In an earlier blog post on the topic of quiet quitting, I made a case for servant leadership—leaders who serve their people by helping them realize that quiet quitting (disengagement at work) is not the answer. Servant leaders establish a safe, caring environment, let people know how valuable they are as individuals, ask them what they need, listen to their answers, and work side by side with them on a solution.
I want to go one step further today with another goal for organizations run by servant leaders: creating a culture of empowerment.
Empowerment is an organizational climate that unleashes the knowledge, experience, and motivation that reside in people. Creating a culture of empowerment doesn’t happen overnight—but leaders of the best run companies know that empowerment creates satisfied people, positive relationships, and never before seen results. People are excited about the organizational vision, motivated to serve customers at a higher level, and focused on working toward the greater good.
It’s true—empowered employees have more expected of them. But along with those high expectations comes growth, career development, the satisfaction of belonging to a self-directed team and being involved in decisions, and a sense of ownership.

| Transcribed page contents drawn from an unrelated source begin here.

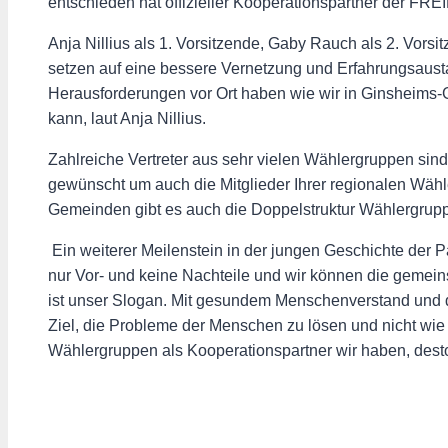
entschieden hat offizieller Kooperationspartner der F
Anja Nillius als 1. Vorsitzende, Gaby Rauch als 2. Vors
setzen auf eine bessere Vernetzung und Erfahrungsausta
Herausforderungen vor Ort haben wie wir in Ginsheims-G
kann, laut Anja Nillius.
Zahlreiche Vertreter aus sehr vielen Wählergruppen si
gewünscht um auch die Mitglieder Ihrer regionalen Wäh
Gemeinden gibt es auch die Doppelstruktur Wählergru
Ein weiterer Meilenstein in der jungen Geschichte der
nur Vor- und keine Nachteile und wir können die gemei
ist unser Slogan. Mit gesundem Menschenverstand und de
Ziel, die Probleme der Menschen zu lösen und nicht wie 
Wählergruppen als Kooperationspartner wir haben, desto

In Empowerment Takes More than a Minute, the book I coauthored with John Carlos and Alan Randolph, we offer three keys leaders must use to guide the transition to a culture of empowerment.
The First Key: Share Information with Everyone
Team members who get the information they need from their leader can make good business decisions. But when leaders keep important information to themselves, people often come up with their own version of the truth—which may be worse than reality. And when people don’t have accurate information, they can’t act responsibly.
Servant leaders trust their people and realize that openly sharing information about themselves and the organization—good or bad—is the right thing to do. It builds trust between managers and their people. And when people have accurate information, they can make decisions that are in the best interests of the organization.
The Second Key: Create Autonomy through Boundaries
Counter to what some people believe, there is structure in an empowered organization. It is there to inform team members of the boundaries that exist within their autonomy. These boundaries take the form of vision statements, goals, decision-making rules, performance management partnerships, etc. Within those ranges, team members can determine what to do and how to do it. As the empowered person grows, the range of structures also grows to allow them a greater degree of control and responsibility.
The Third Key: Replace the Hierarchy with Self-Directed Individuals and Teams
Empowered, self-directed individuals and teams—highly skilled, interactive groups with strong self-managing skills—are more effective in complex situations. They don’t just recommend ideas—they make and implement decisions and are held accountable for results. Today, success depends on empowered, self-directed individuals and teams.
Empowerment means that people have the freedom to act. It also means that they are accountable for results. The journey to empowerment requires everyone to challenge their most basic assumptions about how business should operate. People at all levels of the organization must master new skills and learn to trust self-directed individuals and teams as decision-making entities. An empowered culture is not easily built—but the rewards for the organization, its leaders, and its workers are enduring and plentiful.